Task directions:
From the records below, please return each line that holds the word "Istituto".

=======

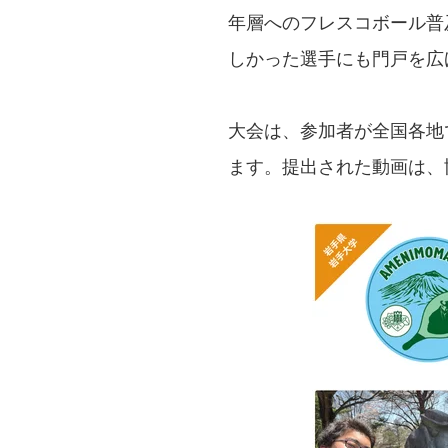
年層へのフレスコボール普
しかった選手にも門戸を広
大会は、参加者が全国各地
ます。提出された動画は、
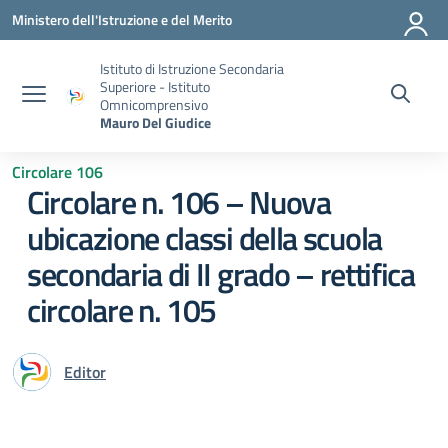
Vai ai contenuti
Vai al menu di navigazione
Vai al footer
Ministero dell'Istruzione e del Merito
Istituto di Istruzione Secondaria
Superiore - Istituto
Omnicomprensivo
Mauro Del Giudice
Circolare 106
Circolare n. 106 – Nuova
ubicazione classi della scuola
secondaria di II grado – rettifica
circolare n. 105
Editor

=======

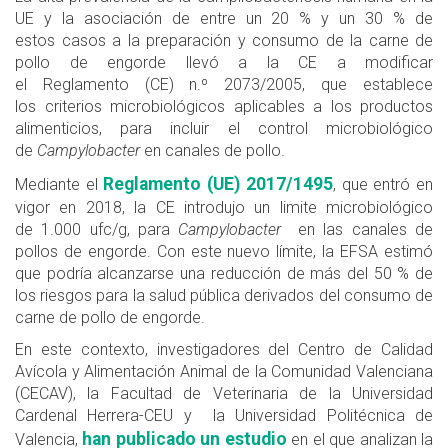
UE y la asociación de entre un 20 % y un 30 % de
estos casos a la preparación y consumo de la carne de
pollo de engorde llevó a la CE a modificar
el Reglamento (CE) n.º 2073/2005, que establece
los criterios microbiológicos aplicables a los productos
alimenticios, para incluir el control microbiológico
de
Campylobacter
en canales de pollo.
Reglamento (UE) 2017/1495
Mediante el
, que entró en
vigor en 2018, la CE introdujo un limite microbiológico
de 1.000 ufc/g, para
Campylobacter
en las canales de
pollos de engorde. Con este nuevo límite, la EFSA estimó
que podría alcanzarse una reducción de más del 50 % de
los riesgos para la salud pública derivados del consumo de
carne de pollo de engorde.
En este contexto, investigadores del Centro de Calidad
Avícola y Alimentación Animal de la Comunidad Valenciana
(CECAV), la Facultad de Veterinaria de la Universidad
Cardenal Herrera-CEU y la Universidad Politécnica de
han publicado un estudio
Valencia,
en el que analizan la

=======

Response area:
Istituto di Istruzione Secondaria
Superiore - Istituto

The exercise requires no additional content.